最初に、一般論から。
ボードの加工で重要なのは、各パーツのつなぎ目に隙間がないことです。雪上の低温下で、ボードの各パーツは縮みます。特に金属パーツは熱膨張率が高い(大きく伸縮する)ので、それを見越してエッジとソールのつなぎ目はきっちり塞がっていなければなりません。
ソール表面はフラットに仕上がって、用途や対象となるライダーに合わせたベベル角が入っている(注1)こと。ストラクチャーが適切に施されていることが基本です。
表面仕上げには、「やすり」や「刃物」(ファイル)、「砥石」などを使います。たまにですが、P-TEXが変質していてワックスの吸い込みが悪いソールを見かけます。シンタードソールのはずなのに、妙にワックスを弾いてしまう。原因はよくわかりません。
割と見かけるのが、エッジよりソールが凹んで段になっていること。エッジ全体に渡ってそんなふうになっていることは流石にないですが、ソールとエッジの境目に指先を滑らせていくと、ほんのわずかひっかかる部分があるみたいな。多分、ベベル(注2)加工で発生するんじゃないかな。ベベル加工は回転する砥石で、エッジとソールを同時に削って角度をいれるのです。金属のエッジとソールは、硬度も粘りも異なります。どうしてもP-TEXのソールのほうが早く削れてしまうことがあり、部分的にソールがエッジよりも凹むんじゃないなと思っています。

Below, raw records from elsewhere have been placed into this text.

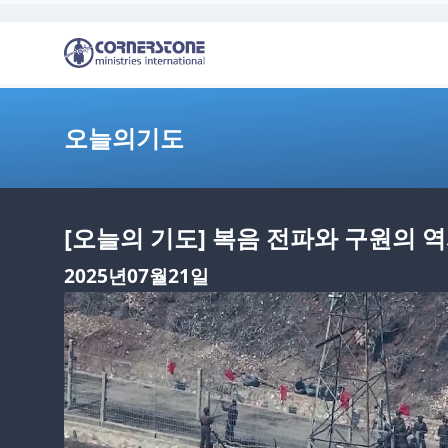
오늘의기도
[오늘의 기도] 복음 전파와 구원의 
2025년07월21일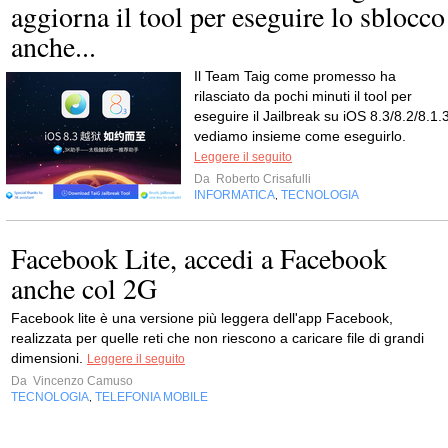
aggiorna il tool per eseguire lo sblocco
anche...
Il Team Taig come promesso ha
rilasciato da pochi minuti il tool per
eseguire il Jailbreak su iOS 8.3/8.2/8.1.3
vediamo insieme come eseguirlo.
Leggere il seguito
Da
Roberto Crisafulli
INFORMATICA
TECNOLOGIA
,
Facebook Lite, accedi a Facebook
anche col 2G
Facebook lite è una versione più leggera dell'app Facebook,
realizzata per quelle reti che non riescono a caricare file di grandi
dimensioni.
Leggere il seguito
Da
Vincenzo Camuso
TECNOLOGIA
TELEFONIA MOBILE
,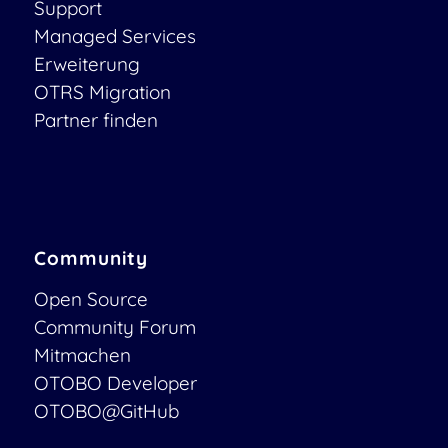
Support
Managed Services
Erweiterung
OTRS Migration
Partner finden
Community
Open Source
Community Forum
Mitmachen
OTOBO Developer
OTOBO@GitHub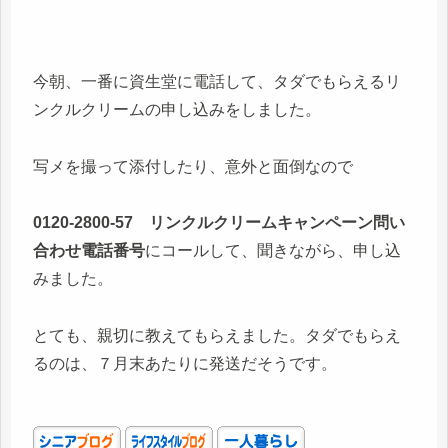
今朝、一番に資生堂に電話して、タダでもらえるリ
ンクルクリームの申し込みをしました。
写メを撮って添付したり、意外と面倒なので
0120-2800-57 リンクルクリームキャンペーン問い
合わせ電話番号
にコールして、聞きながら、申し込
みました。
とても、親切に教えてもらえました。タダでもらえ
るのは、７月末あたりに発送だそうです。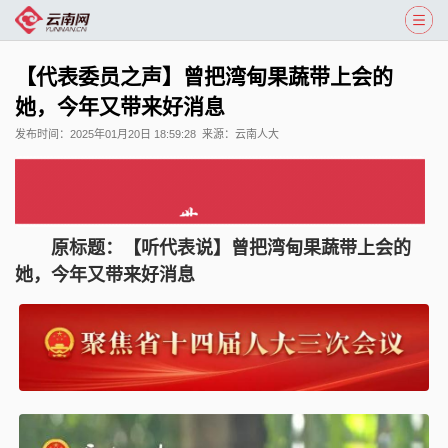
【代表委员之声】曾把湾甸果蔬带上会的
她，今年又带来好消息
发布时间：
2025年01月20日 18:59:28
来源：
云南人大
原标题：【听代表说】曾把湾甸果蔬带上会的
她，今年又带来好消息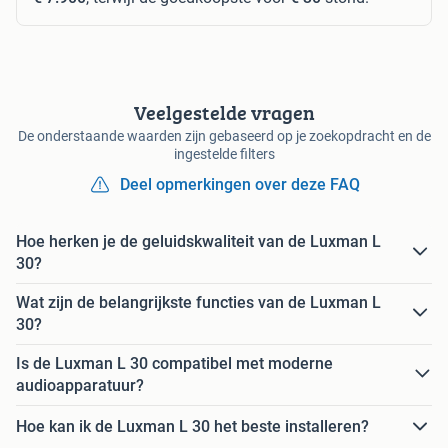
Veelgestelde vragen
De onderstaande waarden zijn gebaseerd op je zoekopdracht en de
ingestelde filters
Deel opmerkingen over deze FAQ
Hoe herken je de geluidskwaliteit van de Luxman L
30?
Wat zijn de belangrijkste functies van de Luxman L
30?
Is de Luxman L 30 compatibel met moderne
audioapparatuur?
Hoe kan ik de Luxman L 30 het beste installeren?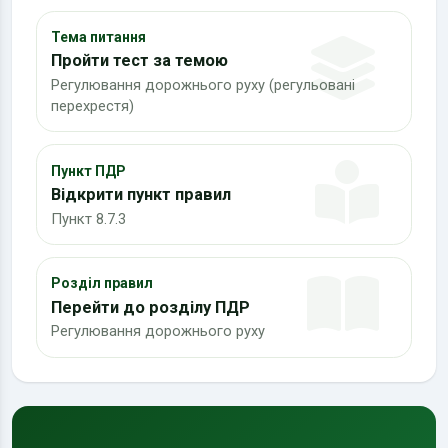
Тема питання
Пройти тест за темою
Регулювання дорожнього руху (регульовані
перехрестя)
Пункт ПДР
Відкрити пункт правил
Пункт 8.7.3
Розділ правил
Перейти до розділу ПДР
Регулювання дорожнього руху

裏返しにした時、エッジよりソールが窪んでいるということは、雪上に置くと、エッジが雪面に食い込むことになります。これ、ほんのわずかな段差でも、人工雪などのパックバーンではひっかかりが気になります。切れ味の良い波目ファイルなどで、段差の部分のエッジをカットしてやるといいでしょう。手作業で丁寧にカットすれば(波目やすりは、やすりと言うよりもナイフみたいなものです。鉄も切れるナイフ。)エッジとソールを同じようにカットできるので、段差ができることはありません。
次にダイカットソールの場合についてです
Salomon のAssassin のソールは複雑なダイカットです。ベースのソールに穴を開けておいて、黒いソールから切り出したパーツをはめ込んで、熱圧着加工で一体化させるています。ソールをカットする時に精度が出ていないと、一体にする時に隙間ができてしまいます。また、フラット出しの時に、ダイカットのつなぎ目に段差ができていることもあります。多分ですが、ソールのカラーによってほんのわずかに硬度が異なるのではないかと思っています。柔らかいパーツと硬いパーツを組み合わせて、サンディングすれば、柔らかいほうが先に削れますので。

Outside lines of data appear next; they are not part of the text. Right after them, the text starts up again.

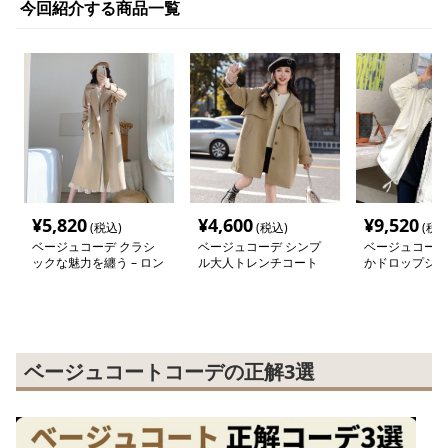
今回紹介する商品一覧
¥
5,820
¥
4,600
¥
9,520
(税込)
(税込)
(税込
ベージュコーデ クラシ
ベージュコーデ シンプ
ベージュコーデ
ックな魅力を纏う – ロン
ル大人トレンチコート
かドロップショ
グトレンチコート
イトコート
ベージュコートコーデの正解3選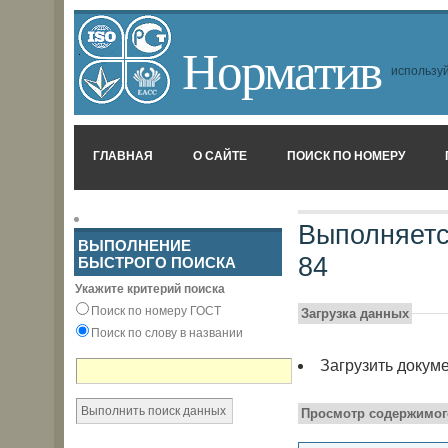
Норматив
используй
ГЛАВНАЯ
О САЙТЕ
ПОИСК ПО НОМЕРУ
Выполняетс
ВЫПОЛНЕНИЕ
84
БЫСТРОГО ПОИСКА
Укажите критерий поиска
Поиск по номеру ГОСТ
Загрузка данных
Поиск по слову в названии
Загрузить докум
Просмотр содержимог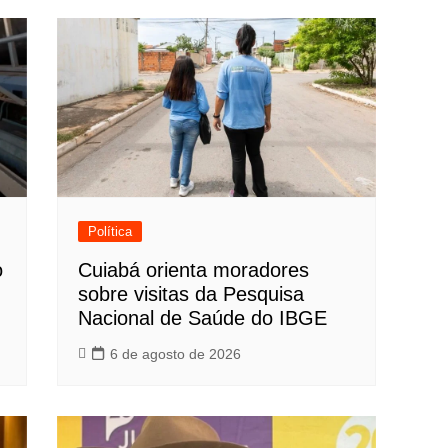
Política
o
Cuiabá orienta moradores
sobre visitas da Pesquisa
Nacional de Saúde do IBGE
6 de agosto de 2026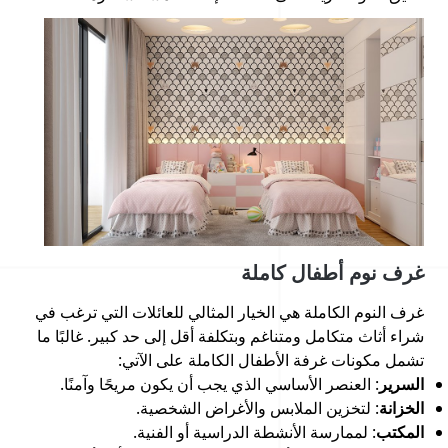
غرف نوم أطفال كاملة
غرف النوم الكاملة هي الخيار المثالي للعائلات التي ترغب في
شراء أثاث متكامل ومتناغم وبتكلفة أقل إلى حد كبير. غالبًا ما
تشمل مكونات غرفة الأطفال الكاملة على الآتي:
السرير
: العنصر الأساسي الذي يجب أن يكون مريحًا وآمنًا.
الخزانة
: لتخزين الملابس والأغراض الشخصية.
المكتب
: لممارسة الأنشطة الدراسية أو الفنية.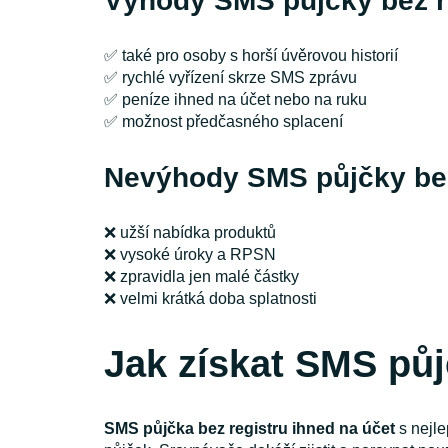
Výhody SMS půjčky bez r
✅ také pro osoby s horší úvěrovou historií
✅ rychlé vyřízení skrze SMS zprávu
✅ peníze ihned na účet nebo na ruku
✅ možnost předčasného splacení
Nevýhody SMS půjčky bez
❌ užší nabídka produktů
❌ vysoké úroky a RPSN
❌ zpravidla jen malé částky
❌ velmi krátká doba splatnosti
Jak získat SMS půj
SMS půjčka bez registru ihned na účet
s nejle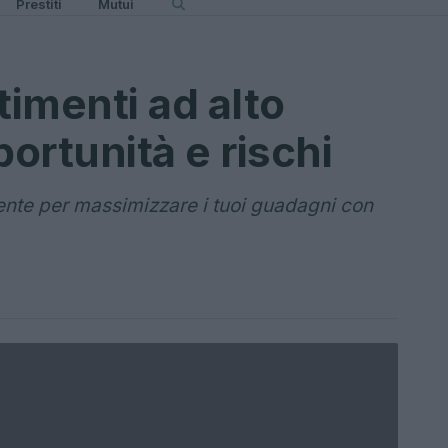
Prestiti
Mutui
timenti ad alto
ortunità e rischi
ente per massimizzare i tuoi guadagni con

複雑なダイカットソールだが、綺麗にフラットで段差なし
さすがやね、サロモン
ダイカットソールの注意点ですが、ボードとソールの貼り付け強度は、接着剤の「接着力」と「接着面積」に左右されます。ですので、あまり細かい線をダイカットで作ると、接着面積が不足して、剥がれやすくなります。
Bataleon のロゴマークは幅が非常に狭いので
剥離のリスクはちょっと高め
最後に、コストダウンと品質のバランスについて。
良いソールに仕上げたいなら、いいファクトリーに頼みたい。でも、いいファクトリーは加工賃がお高め。で、シンプルな加工方法で工数を減らせば少しは安くなります。
ダイカットをやめて、一枚ソールにすれば工数は減らせます。一枚ソールならつなぎ目も減るので、浸水リスク(エッジのサビ、芯材の膨張・剥離)も減らせます。
ソールのデザインがカッチョいいと、気持ちが上がるんですよね。その点は大事にしたいけど、パークとかに全く入らない僕にとっては、ギャラリーに見せるわけでもないので…シンプルで滑走性のいいソールを優先したいなぁ。
(注1)ボードのセンターがわずかに凹んでいる(コンベックス)になっていても、実際の滑走ではさほど影響はありません。ボードでターンを連続している時、雪面に接するのはエッジと、そこから2~3cm程度のソールにしかすぎません。ですので、全体としてコンベックスでも、エッジとその脇のソールがフラットで、適切なベベル角が入っていることが重要です。そもそも常温でフラットなボードは、雪上ではだいたいコンベックス(中心がわずかに凹む)になっていることが多いのです。
(注2)ベベル角とは、ソール表面に対して、ソールエッジの角度を1~2度逃す加工方法です。これにより、ソールがフラットに接地した時に、ほんの少しエッジが浮き上がるようになります。1度が基本で、大きくなると安定感は減りますが逆エッジになりにくく、パークのアイテムで遊ぶ時に操作性が上がります。